- **Description of the task**:
From the line containing "Entre las fallas" down to the last line of the records below, restate each line word for word and leave out the rest.

[[ Data supplied, beginning ]]

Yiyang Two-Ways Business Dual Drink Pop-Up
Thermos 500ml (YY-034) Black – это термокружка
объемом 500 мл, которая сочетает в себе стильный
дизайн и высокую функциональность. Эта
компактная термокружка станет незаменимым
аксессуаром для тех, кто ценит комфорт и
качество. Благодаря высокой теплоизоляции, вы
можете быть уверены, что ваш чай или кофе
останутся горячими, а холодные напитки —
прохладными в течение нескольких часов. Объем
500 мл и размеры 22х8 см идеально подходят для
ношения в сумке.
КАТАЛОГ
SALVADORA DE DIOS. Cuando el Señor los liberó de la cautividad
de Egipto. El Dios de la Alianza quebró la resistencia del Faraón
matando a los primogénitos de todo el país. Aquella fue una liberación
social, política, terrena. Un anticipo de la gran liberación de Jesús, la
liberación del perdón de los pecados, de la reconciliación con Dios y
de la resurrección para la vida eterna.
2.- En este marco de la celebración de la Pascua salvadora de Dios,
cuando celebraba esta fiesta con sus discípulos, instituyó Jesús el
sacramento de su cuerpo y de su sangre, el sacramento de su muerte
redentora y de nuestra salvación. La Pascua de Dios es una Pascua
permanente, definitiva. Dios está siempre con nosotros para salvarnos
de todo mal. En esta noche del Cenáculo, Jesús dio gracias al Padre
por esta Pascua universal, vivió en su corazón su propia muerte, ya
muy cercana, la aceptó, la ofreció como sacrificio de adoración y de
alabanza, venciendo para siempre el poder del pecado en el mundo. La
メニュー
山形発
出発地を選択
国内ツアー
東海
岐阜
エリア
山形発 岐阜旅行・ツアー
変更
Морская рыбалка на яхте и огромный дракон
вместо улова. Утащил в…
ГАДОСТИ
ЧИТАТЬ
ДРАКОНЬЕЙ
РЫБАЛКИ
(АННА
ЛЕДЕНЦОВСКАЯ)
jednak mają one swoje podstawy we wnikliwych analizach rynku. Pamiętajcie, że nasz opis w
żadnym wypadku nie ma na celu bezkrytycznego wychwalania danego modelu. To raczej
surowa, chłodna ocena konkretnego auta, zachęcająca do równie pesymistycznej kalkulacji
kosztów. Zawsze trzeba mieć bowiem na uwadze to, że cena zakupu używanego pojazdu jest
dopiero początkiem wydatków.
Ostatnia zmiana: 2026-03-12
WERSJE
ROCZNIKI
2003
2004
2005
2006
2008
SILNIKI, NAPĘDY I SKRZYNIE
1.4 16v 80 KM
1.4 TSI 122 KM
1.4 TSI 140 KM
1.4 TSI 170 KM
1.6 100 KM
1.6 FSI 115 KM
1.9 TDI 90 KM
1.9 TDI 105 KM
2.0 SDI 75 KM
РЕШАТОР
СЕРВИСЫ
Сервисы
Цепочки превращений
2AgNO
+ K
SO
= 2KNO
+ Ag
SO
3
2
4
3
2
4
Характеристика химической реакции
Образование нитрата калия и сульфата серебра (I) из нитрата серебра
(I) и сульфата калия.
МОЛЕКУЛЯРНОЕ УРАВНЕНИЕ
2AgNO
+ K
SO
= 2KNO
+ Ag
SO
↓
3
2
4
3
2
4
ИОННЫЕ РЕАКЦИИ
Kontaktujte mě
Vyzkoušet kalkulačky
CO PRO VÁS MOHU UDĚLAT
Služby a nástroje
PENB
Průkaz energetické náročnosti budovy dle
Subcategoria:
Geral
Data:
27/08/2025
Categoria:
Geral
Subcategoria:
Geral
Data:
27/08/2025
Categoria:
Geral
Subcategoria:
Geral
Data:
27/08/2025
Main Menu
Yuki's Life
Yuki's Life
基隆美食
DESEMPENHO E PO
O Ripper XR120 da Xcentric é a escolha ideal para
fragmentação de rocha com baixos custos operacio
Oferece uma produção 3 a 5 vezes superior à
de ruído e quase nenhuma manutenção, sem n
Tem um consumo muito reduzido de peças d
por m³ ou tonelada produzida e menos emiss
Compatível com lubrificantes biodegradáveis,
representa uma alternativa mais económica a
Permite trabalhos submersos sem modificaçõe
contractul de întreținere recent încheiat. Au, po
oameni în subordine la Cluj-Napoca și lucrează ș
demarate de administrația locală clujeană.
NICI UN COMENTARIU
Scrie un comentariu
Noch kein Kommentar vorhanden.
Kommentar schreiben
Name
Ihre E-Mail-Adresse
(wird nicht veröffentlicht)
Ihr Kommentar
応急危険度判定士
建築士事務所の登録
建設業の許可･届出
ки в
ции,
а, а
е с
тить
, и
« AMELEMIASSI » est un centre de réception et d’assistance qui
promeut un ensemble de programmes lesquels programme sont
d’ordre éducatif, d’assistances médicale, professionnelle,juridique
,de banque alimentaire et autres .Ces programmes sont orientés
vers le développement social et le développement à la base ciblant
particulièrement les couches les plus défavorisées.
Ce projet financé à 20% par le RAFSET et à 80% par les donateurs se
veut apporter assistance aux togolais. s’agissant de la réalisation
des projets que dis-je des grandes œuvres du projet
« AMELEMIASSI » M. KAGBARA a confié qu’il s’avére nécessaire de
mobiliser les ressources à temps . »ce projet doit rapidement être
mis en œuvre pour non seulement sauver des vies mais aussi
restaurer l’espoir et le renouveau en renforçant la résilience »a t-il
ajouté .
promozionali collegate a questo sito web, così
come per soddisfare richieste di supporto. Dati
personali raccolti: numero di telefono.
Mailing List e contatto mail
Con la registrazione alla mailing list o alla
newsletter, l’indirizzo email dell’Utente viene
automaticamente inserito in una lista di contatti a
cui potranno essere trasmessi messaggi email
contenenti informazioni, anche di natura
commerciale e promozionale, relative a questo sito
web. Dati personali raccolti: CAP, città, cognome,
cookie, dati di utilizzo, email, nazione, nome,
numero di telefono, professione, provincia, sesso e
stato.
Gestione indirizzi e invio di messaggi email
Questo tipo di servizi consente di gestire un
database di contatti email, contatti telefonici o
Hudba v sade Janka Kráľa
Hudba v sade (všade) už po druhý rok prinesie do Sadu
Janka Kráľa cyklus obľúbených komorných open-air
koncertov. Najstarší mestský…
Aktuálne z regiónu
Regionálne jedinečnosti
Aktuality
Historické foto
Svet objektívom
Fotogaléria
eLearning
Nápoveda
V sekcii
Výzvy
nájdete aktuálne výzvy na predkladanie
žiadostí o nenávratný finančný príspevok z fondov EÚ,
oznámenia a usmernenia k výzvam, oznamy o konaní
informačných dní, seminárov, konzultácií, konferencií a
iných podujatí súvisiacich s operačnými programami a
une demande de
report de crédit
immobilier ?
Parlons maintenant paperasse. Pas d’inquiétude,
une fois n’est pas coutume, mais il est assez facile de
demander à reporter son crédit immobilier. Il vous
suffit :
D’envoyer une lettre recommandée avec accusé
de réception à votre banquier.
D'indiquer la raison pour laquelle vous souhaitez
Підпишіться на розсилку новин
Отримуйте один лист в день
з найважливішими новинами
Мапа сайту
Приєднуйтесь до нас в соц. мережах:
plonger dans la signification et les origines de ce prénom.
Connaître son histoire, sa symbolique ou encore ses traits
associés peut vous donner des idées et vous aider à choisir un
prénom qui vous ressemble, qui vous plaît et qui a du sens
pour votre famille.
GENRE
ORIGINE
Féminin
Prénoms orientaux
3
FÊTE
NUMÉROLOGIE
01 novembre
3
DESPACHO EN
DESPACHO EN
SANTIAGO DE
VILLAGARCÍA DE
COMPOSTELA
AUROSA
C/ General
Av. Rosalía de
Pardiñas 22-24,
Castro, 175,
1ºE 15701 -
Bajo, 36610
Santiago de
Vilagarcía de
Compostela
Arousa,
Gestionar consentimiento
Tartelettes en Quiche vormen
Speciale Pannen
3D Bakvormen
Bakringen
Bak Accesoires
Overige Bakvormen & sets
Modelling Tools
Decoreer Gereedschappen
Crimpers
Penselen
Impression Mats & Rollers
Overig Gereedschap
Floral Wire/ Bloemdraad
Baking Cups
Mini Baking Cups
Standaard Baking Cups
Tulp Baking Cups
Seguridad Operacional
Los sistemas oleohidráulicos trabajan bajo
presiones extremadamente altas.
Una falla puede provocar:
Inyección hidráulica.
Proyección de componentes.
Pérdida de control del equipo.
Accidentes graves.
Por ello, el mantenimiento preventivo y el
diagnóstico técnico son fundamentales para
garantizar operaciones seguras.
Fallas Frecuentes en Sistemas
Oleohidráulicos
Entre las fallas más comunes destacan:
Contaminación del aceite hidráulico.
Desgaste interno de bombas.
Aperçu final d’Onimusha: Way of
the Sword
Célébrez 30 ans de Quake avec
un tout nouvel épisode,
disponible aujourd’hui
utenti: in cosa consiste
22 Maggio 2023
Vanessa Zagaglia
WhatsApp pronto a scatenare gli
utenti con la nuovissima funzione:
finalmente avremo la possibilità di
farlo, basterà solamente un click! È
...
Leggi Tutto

[[ Data supplied, end ]]

- **Answer space**:
Entre las fallas más comunes destacan:
Contaminación del aceite hidráulico.
Desgaste interno de bombas.
Aperçu final d’Onimusha: Way of
the Sword
Célébrez 30 ans de Quake avec
un tout nouvel épisode,
disponible aujourd’hui
utenti: in cosa consiste
22 Maggio 2023
Vanessa Zagaglia
WhatsApp pronto a scatenare gli
utenti con la nuovissima funzione:
finalmente avremo la possibilità di
farlo, basterà solamente un click! È
...
Leggi Tutto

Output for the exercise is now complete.